After the discussions, the participants, grouped themselves according to the cities they belong, assessed whether or not the current programs and projects of their respective LGUs help increase the cities’ competitiveness and attractiveness to local and foreign investments.
These assessments, which were based on feedback from the representatives of the business sector and the academe, were then used to recommend revisions to the designs of the programs and projects. The results of the assessments will be given to the respective city mayors for consideration.
The more important of the recommendations are conducting more consultations with the business community to ensure that the incentives provided them for investing actually respond to their needs; providing for incentives that would actually channel investments to where these are most needed; and ensuring that the infrastructure facilities that are needed by investors are available and at competitive costs.
Also recommended were the identification of a few sectors where the cities are most competitive in and the full development of these sectors, as well as the review of the city investment codes and comprehensive development plans, all of which have remained unchanged for several years.
Among the recommendations for Davao City was the review and updating of the city’s Incentives Code which was promulgated in 1994, and Comprehensive Development Plan which was last updated in 1996.
The results of the review of the city development plan will be used as basis for the updating of the city zoning ordinances. Moreover, initial plans for the development of the city’s tourism sector were formulated.

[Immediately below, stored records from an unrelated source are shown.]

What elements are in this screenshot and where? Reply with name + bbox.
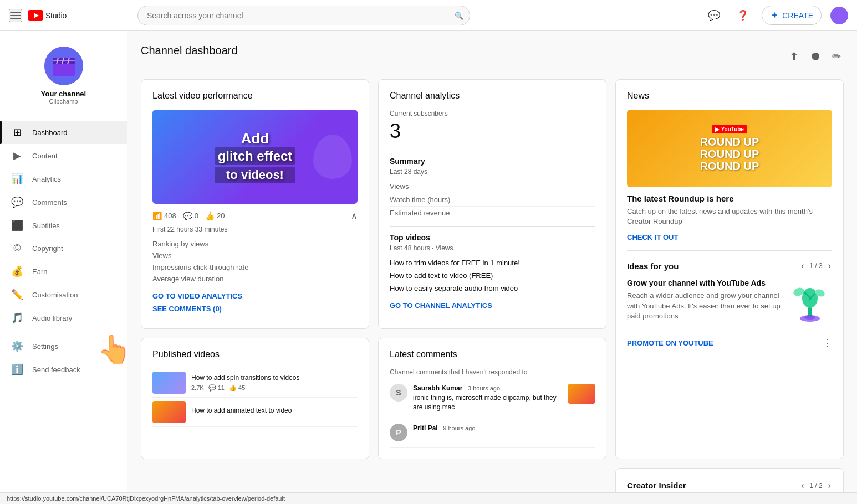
feedback-icon: ℹ️ [11,363,23,376]
earn-icon: 💰 [11,265,23,277]
bar-chart-icon: 📶 [152,212,162,220]
pub-thumb-2[interactable] [152,401,186,423]
help-icon-button[interactable]: ❓ [733,6,753,25]
channel-avatar-graphic [44,47,83,85]
settings-icon: ⚙️ [11,340,23,352]
sidebar-item-dashboard[interactable]: ⊞ Dashboard [0,121,127,144]
ideas-next-button[interactable]: › [827,260,832,272]
search-input[interactable] [137,6,470,25]
check-out-button[interactable]: CHECK IT OUT [627,233,678,241]
comment-text-1: ironic thing is, microsoft made clipcamp… [413,393,563,412]
youtube-icon [28,10,43,21]
creator-next-button[interactable]: › [827,480,832,492]
comment-avatar-1: S [390,384,407,402]
sidebar-item-customisation[interactable]: ✏️ Customisation [0,283,127,306]
sidebar-item-label: Customisation [32,291,78,299]
promote-row: PROMOTE ON YOUTUBE ⋮ [627,330,832,349]
create-button[interactable]: ＋ CREATE [762,6,822,25]
ideas-svg [788,279,832,323]
creator-insider-nav: ‹ 1 / 2 › [800,480,832,492]
top-vid-1[interactable]: How to trim videos for FREE in 1 minute! [390,256,595,269]
ideas-prev-button[interactable]: ‹ [800,260,805,272]
sidebar-item-audio-library[interactable]: 🎵 Audio library [0,306,127,330]
sidebar-item-label: Audio library [32,314,72,322]
top-vid-2[interactable]: How to add text to video (FREE) [390,269,595,282]
roundup-text1: ROUND UP [700,136,759,148]
metric-label-revenue: Estimated revenue [390,209,450,217]
sidebar-item-content[interactable]: ▶ Content [0,144,127,167]
thumb-glitch: glitch effect [215,147,296,165]
views-stat: 📶 408 [152,212,176,220]
sidebar-item-label: Settings [32,342,58,351]
yt-studio-logo[interactable]: Studio [28,10,67,21]
channel-avatar[interactable] [44,47,83,85]
avatar[interactable] [830,7,848,24]
roundup-text2: ROUND UP [700,148,759,160]
ideas-title: Ideas for you [627,261,679,271]
comment-thumb-1[interactable] [568,384,595,404]
header-right: 💬 ❓ ＋ CREATE [704,6,848,25]
comments-stat: 💬 0 [183,212,198,220]
promote-on-youtube-button[interactable]: PROMOTE ON YOUTUBE [627,339,713,347]
video-period: First 22 hours 33 minutes [152,225,358,233]
sidebar-item-analytics[interactable]: 📊 Analytics [0,167,127,191]
sidebar-item-label: Copyright [32,244,63,253]
sidebar-item-send-feedback[interactable]: ℹ️ Send feedback [0,358,127,381]
edit-icon-button[interactable]: ✏ [830,48,844,65]
comment-body-1: Saurabh Kumar 3 hours ago ironic thing i… [413,384,563,412]
top-vid-3[interactable]: How to easily separate audio from video [390,282,595,295]
divider2 [390,226,595,227]
subscriber-count: 3 [390,120,595,143]
pub-vid-title-2: How to add animated text to video [191,407,358,415]
layout: Your channel Clipchamp ⊞ Dashboard ▶ Con… [0,31,857,504]
expand-icon[interactable]: ∧ [351,210,358,221]
news-title-label: News [627,91,832,101]
pub-vid-item-2: How to add animated text to video [152,398,358,427]
pub-thumb-1[interactable] [152,372,186,394]
latest-comments-card: Latest comments Channel comments that I … [378,338,606,459]
svg-point-14 [809,292,813,296]
go-to-video-analytics-button[interactable]: GO TO VIDEO ANALYTICS [152,292,242,300]
creator-prev-button[interactable]: ‹ [800,480,805,492]
subscribers-label: Current subscribers [390,110,595,117]
live-icon-button[interactable]: ⏺ [808,48,823,65]
pub-vid-info-1: How to add spin transitions to videos 2.… [191,374,358,392]
sidebar-item-earn[interactable]: 💰 Earn [0,260,127,283]
ideas-nav: ‹ 1 / 3 › [800,260,832,272]
messages-icon-button[interactable]: 💬 [704,6,724,25]
video-thumbnail[interactable]: Add glitch effect to videos! [152,110,358,204]
comment-time-1: 3 hours ago [468,385,500,392]
news-article-title: The latest Roundup is here [627,194,832,203]
sidebar-item-comments[interactable]: 💬 Comments [0,191,127,214]
ranking-label: Ranking by views [152,240,358,248]
channel-info: Your channel Clipchamp [0,40,127,116]
news-card: News ▶ YouTube ROUND UP ROUND UP ROUND U… [615,79,844,459]
menu-button[interactable] [9,9,22,22]
creator-insider-header: Creator Insider ‹ 1 / 2 › [627,480,832,492]
more-options-button[interactable]: ⋮ [822,337,832,349]
main-content: Channel dashboard ⬆ ⏺ ✏ Latest video per… [127,31,857,504]
comments-description: Channel comments that I haven't responde… [390,368,595,376]
sidebar-item-label: Content [32,152,58,160]
studio-label: Studio [45,11,67,20]
ranking-list: Ranking by views Views Impressions click… [152,240,358,283]
sidebar-item-settings[interactable]: ⚙️ Settings [0,335,127,358]
see-comments-button[interactable]: SEE COMMENTS (0) [152,305,222,313]
analytics-row-watchtime: Watch time (hours) [390,193,595,207]
like-icon: 👍 [205,212,215,220]
sidebar: Your channel Clipchamp ⊞ Dashboard ▶ Con… [0,31,127,504]
sidebar-item-copyright[interactable]: © Copyright [0,237,127,260]
thumb-background: Add glitch effect to videos! [152,110,358,204]
sidebar-item-subtitles[interactable]: ⬛ Subtitles [0,214,127,237]
ideas-header: Ideas for you ‹ 1 / 3 › [627,260,832,272]
comment-time-2: 9 hours ago [443,425,475,431]
pub-vid-title-1: How to add spin transitions to videos [191,374,358,383]
go-to-channel-analytics-button[interactable]: GO TO CHANNEL ANALYTICS [390,301,492,310]
top-videos-section: Top videos Last 48 hours · Views How to … [390,233,595,295]
sidebar-item-label: Comments [32,198,67,207]
page-actions: ⬆ ⏺ ✏ [787,48,844,65]
latest-comments-title: Latest comments [390,349,595,359]
subtitles-icon: ⬛ [11,219,23,232]
ideas-section: Ideas for you ‹ 1 / 3 › Grow your channe… [627,250,832,349]
upload-icon-button[interactable]: ⬆ [787,48,801,65]
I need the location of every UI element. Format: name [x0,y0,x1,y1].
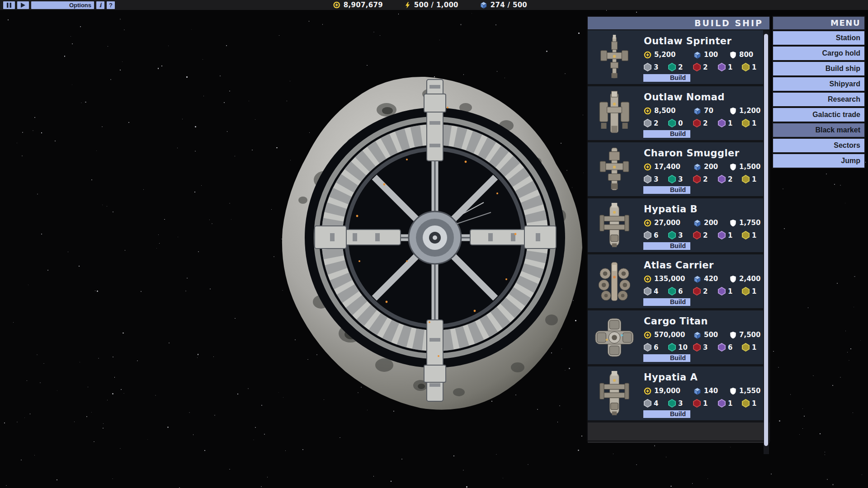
purple-hex-icon [718,343,726,352]
menu-item-galactic-trade[interactable]: Galactic trade [773,108,864,122]
gray-hex-icon [644,119,651,127]
material-amount: 1 [752,287,756,296]
menu-item-black-market[interactable]: Black market [773,123,864,137]
ship-name: Hypatia B [644,204,698,215]
scrollbar-track[interactable] [764,31,769,454]
cargo-cube-icon [693,275,701,283]
red-material-cost: 2 [693,175,708,183]
energy-bolt-icon [405,2,411,9]
purple-hex-icon [718,399,726,408]
red-hex-icon [693,399,701,408]
build-button[interactable]: Build [643,298,690,306]
material-amount: 2 [728,175,732,183]
gray-material-cost: 4 [644,399,658,408]
ship-entry: Atlas Carrier 135,000 420 2,400 46211 Bu… [588,254,763,308]
material-amount: 6 [678,287,683,296]
green-hex-icon [668,119,676,127]
yellow-hex-icon [742,399,750,408]
menu-item-shipyard[interactable]: Shipyard [773,77,864,91]
material-amount: 6 [728,343,732,352]
menu-item-build-ship[interactable]: Build ship [773,62,864,75]
ship-shield-value: 800 [730,51,753,59]
shield-icon [730,275,736,283]
ship-name: Outlaw Sprinter [644,36,731,47]
cargo-cube-icon [693,163,701,171]
yellow-hex-icon [742,119,750,127]
help-button[interactable]: ? [107,1,115,9]
shield-icon [730,331,736,339]
material-amount: 3 [678,231,683,239]
material-amount: 3 [654,175,658,183]
cargo-cube-icon [693,219,701,227]
purple-material-cost: 1 [718,231,732,239]
credits-counter: 8,907,679 [333,1,383,9]
ship-credits-cost: 8,500 [644,107,675,115]
menu-item-jump[interactable]: Jump [773,154,864,168]
energy-value: 500 / 1,000 [414,1,458,9]
yellow-material-cost: 1 [742,175,756,183]
purple-hex-icon [718,231,726,239]
ship-name: Hypatia A [644,372,698,383]
red-hex-icon [693,287,701,296]
credits-coin-icon [644,387,651,395]
help-icon: ? [109,2,113,9]
purple-material-cost: 1 [718,119,732,127]
red-hex-icon [693,119,701,127]
ship-cargo-capacity: 200 [693,219,718,227]
info-button[interactable]: i [96,1,104,9]
credits-coin-icon [644,51,651,59]
smuggler-ship-sprite [588,142,641,196]
material-amount: 2 [703,287,708,296]
build-button[interactable]: Build [643,354,690,362]
material-amount: 2 [654,119,658,127]
material-amount: 3 [678,175,683,183]
green-hex-icon [668,399,676,408]
material-amount: 1 [752,63,756,71]
purple-material-cost: 2 [718,175,732,183]
green-hex-icon [668,231,676,239]
green-material-cost: 3 [668,175,683,183]
green-material-cost: 2 [668,63,683,71]
red-hex-icon [693,231,701,239]
gray-material-cost: 4 [644,287,658,296]
build-button[interactable]: Build [643,74,690,82]
red-material-cost: 3 [693,343,708,352]
ship-name: Cargo Titan [644,316,708,327]
red-material-cost: 2 [693,119,708,127]
red-hex-icon [693,343,701,352]
play-button[interactable] [17,1,29,9]
yellow-hex-icon [742,231,750,239]
build-button[interactable]: Build [643,242,690,250]
gray-material-cost: 3 [644,63,658,71]
ship-shield-value: 1,550 [730,387,760,395]
info-icon: i [99,2,102,9]
menu-item-sectors[interactable]: Sectors [773,139,864,152]
green-material-cost: 10 [668,343,688,352]
sprinter-ship-sprite [588,30,641,84]
credits-value: 8,907,679 [344,1,383,9]
build-button[interactable]: Build [643,186,690,194]
green-material-cost: 6 [668,287,683,296]
green-hex-icon [668,343,676,352]
scrollbar-thumb[interactable] [764,34,768,446]
material-amount: 1 [728,119,732,127]
credits-coin-icon [644,275,651,283]
gray-material-cost: 3 [644,175,658,183]
build-button[interactable]: Build [643,130,690,138]
hypatia-ship-sprite [588,198,641,252]
ship-credits-cost: 570,000 [644,331,685,339]
gray-hex-icon [644,63,651,71]
build-button[interactable]: Build [643,410,690,418]
credits-coin-icon [644,219,651,227]
menu-item-research[interactable]: Research [773,93,864,106]
ship-name: Charon Smuggler [644,148,739,159]
cargo-cube-icon [693,51,701,59]
options-button[interactable]: Options [31,1,94,9]
material-amount: 3 [678,399,683,408]
shield-icon [730,219,736,227]
pause-button[interactable] [3,1,15,9]
ship-entry: Outlaw Sprinter 5,200 100 800 32211 Buil… [588,30,763,84]
menu-item-station[interactable]: Station [773,31,864,45]
menu-item-cargo-hold[interactable]: Cargo hold [773,47,864,60]
ship-shield-value: 1,500 [730,163,760,171]
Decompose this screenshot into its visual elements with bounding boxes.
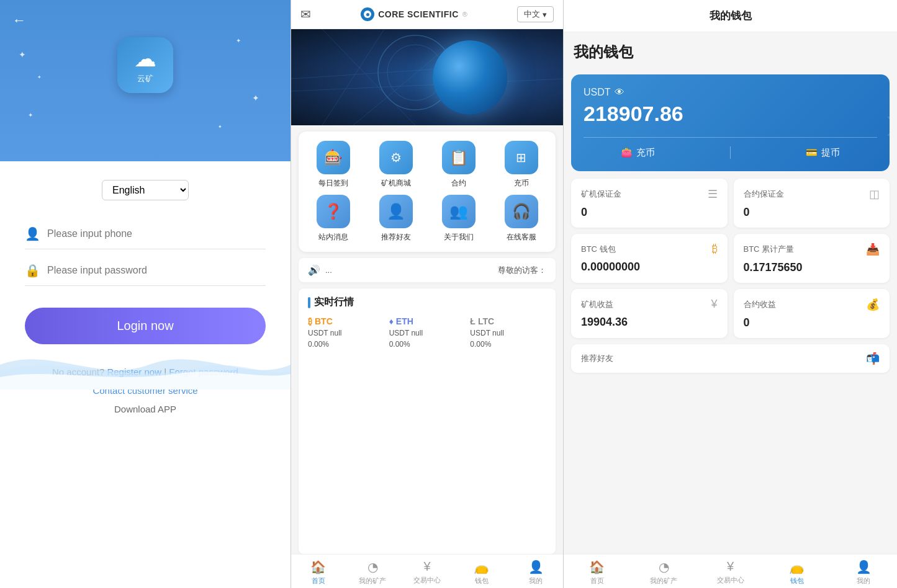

Among the activities that would be undertaken to develop the sector are the identification, packaging, and promotion of historical sites and wellness establishments that would serve to attract tourists into the city, as well as the obtaining of direct flights from Japan to the city.
In the case of General Santos City, the following strategies to enhance the city’s competitiveness were recommended: (1) the resolution, through extra-judicial settlement, of the right-of-way problems of the Circumferential Road and Food-Transport Terminal project; (2) the conduct of negotiations with neighboring towns for the use of a sanitary landfill for the city’s residual wastes; (3) the formulation and execution of an integrated household waste disposal education program; and (4) the computerization of city’s operations in a new investment promotion center by 2012. [PR]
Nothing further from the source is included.